Ella acarició su rostro con dulzura.

—No te perderás —dijo—. Porque te amaré en cada sombra.

Y lo besó con la fuerza de una plegaria.
La Bestia rugió dentro de él, pero esta vez sin furia. Era un rugido de rendición. El amor, tan oscuro como luminoso, lo atravesó por completo. Lucien sintió que algo dentro de él una parte que había sido condena se curvaba ante ella. Era su alma arrodillándose ante su dueña.

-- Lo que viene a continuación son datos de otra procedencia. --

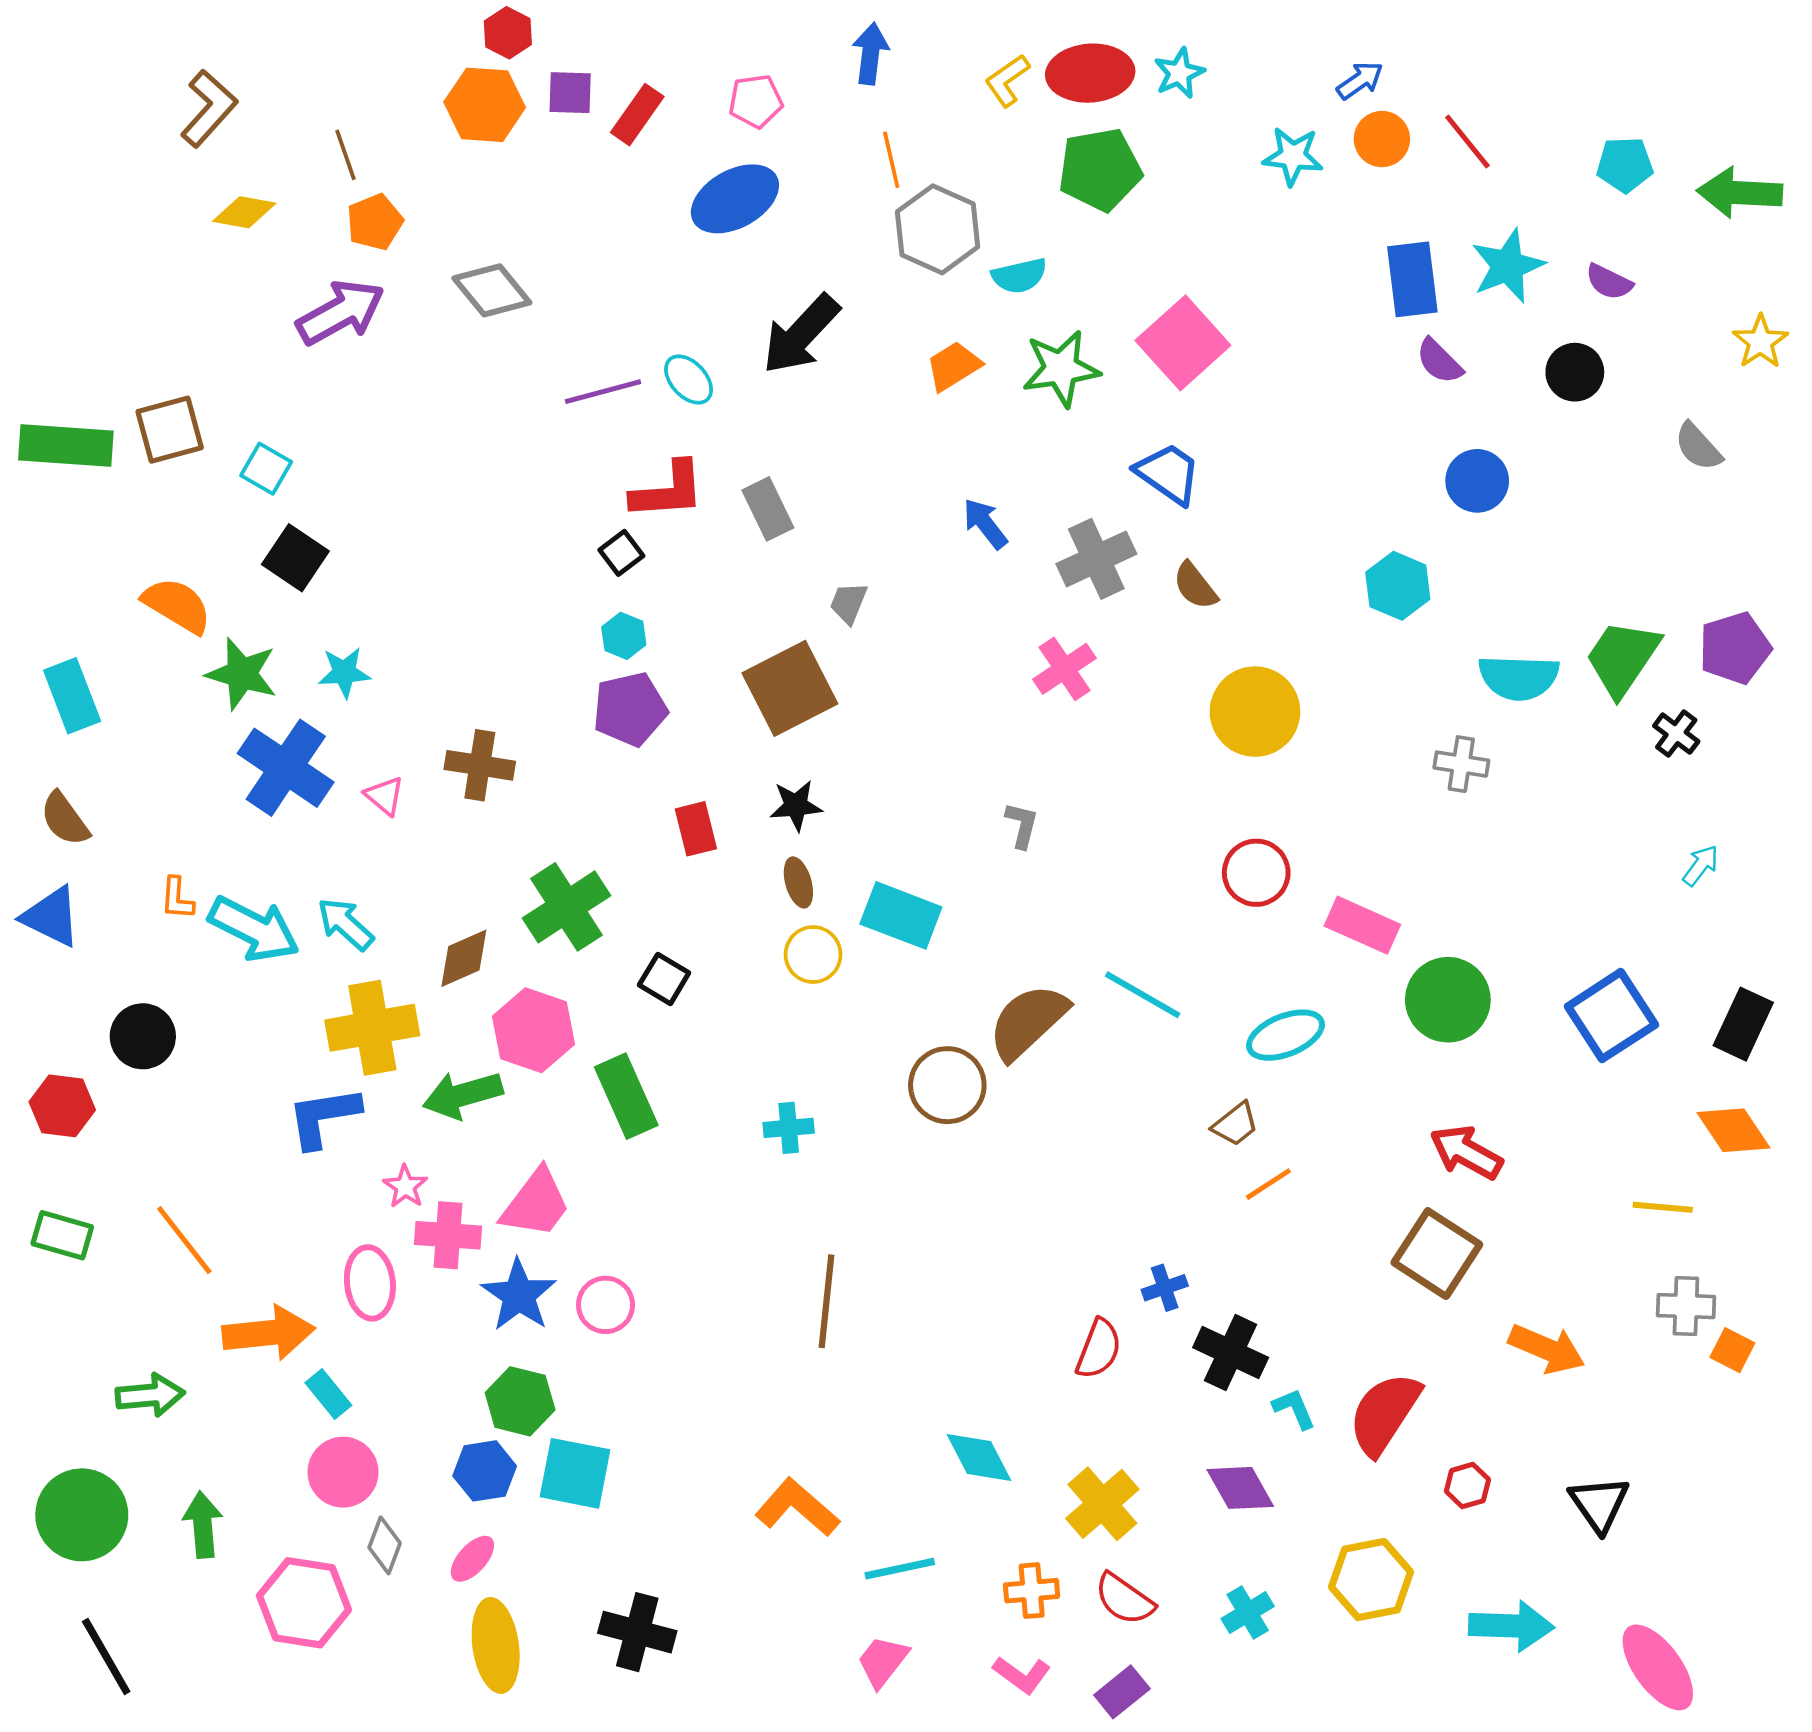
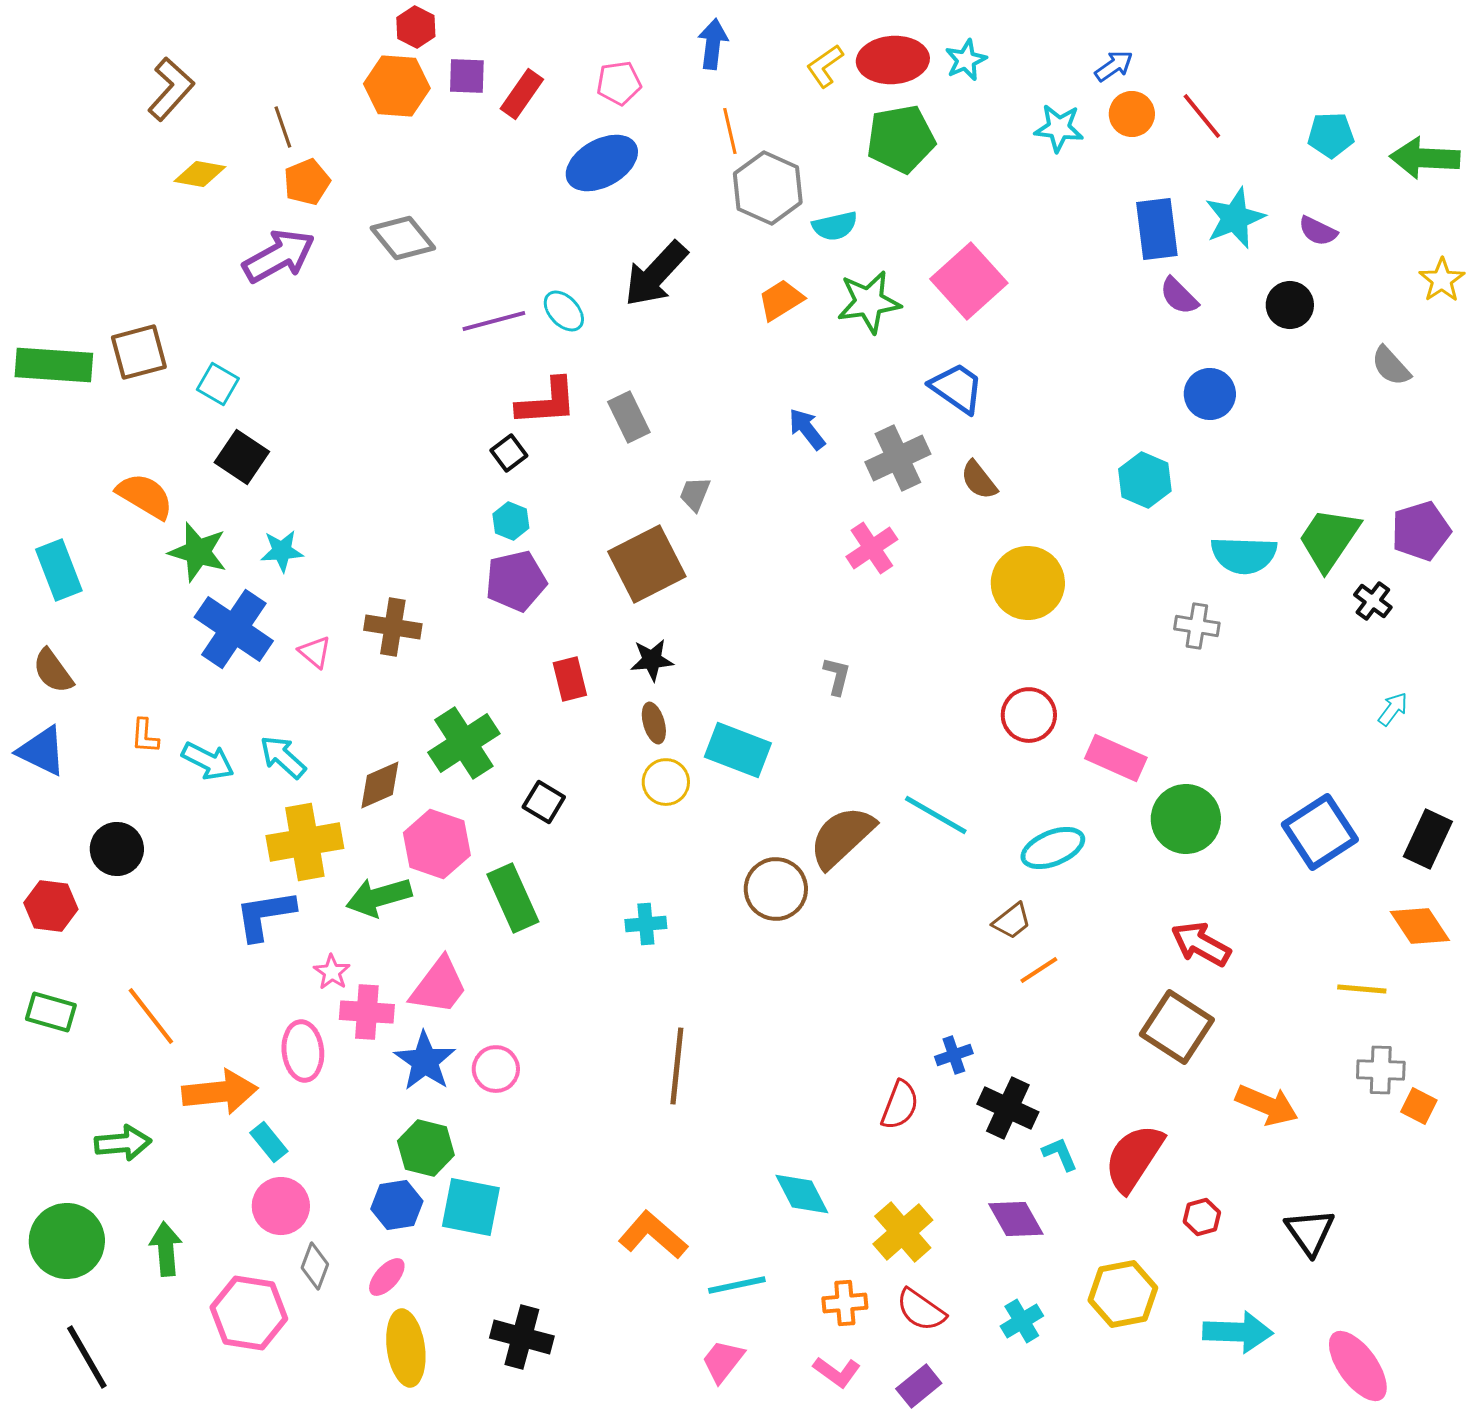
cyan arrow: (254, 929) -> (208, 761), size x0.7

Ariadna lo miró con lágrimas que no dolían.
El brillo dorado en sus ojos se apagó lentamente, dejando el azul original de Lucien. El hombre volvió. Pero no solo: la Bestia lo acompañaba, callada, obediente.

—¿Qué has hecho? —preguntó él, maravillado.

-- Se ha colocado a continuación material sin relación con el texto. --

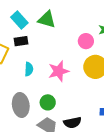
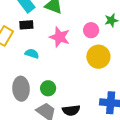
cyan semicircle: (29, 69) -> (32, 54), turned -80
pink star: (59, 71) -> (60, 37), moved, turned 30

—He amado tu oscuridad —respondió ella— Y ahora me pertenece tanto como a ti.

El viento sopló entre las flores. En el cielo, una bandada de cuervos se elevó desde las copas de los árboles. El jardín volvió a respirar. Por primera vez desde hacía siglos, lo hizo sin gemir. Lucien la alzó del suelo y la sostuvo junto a su pecho. El amanecer comenzaba a teñir los vitrales de sangre y oro. Pero cuando todo parecía quietud, una voz se deslizó entre las raíces, susurrando desde lo profundo del jardín:

El amor redime al monstruo….pero no al precio de su libertad.

Lucien miró hacia el bosque, con el instinto de quien siente la próxima tragedia antes de verla. Ariadna apretó su mano. Y en el reflejo del vitral, la Bestia volvió a abrir los ojos.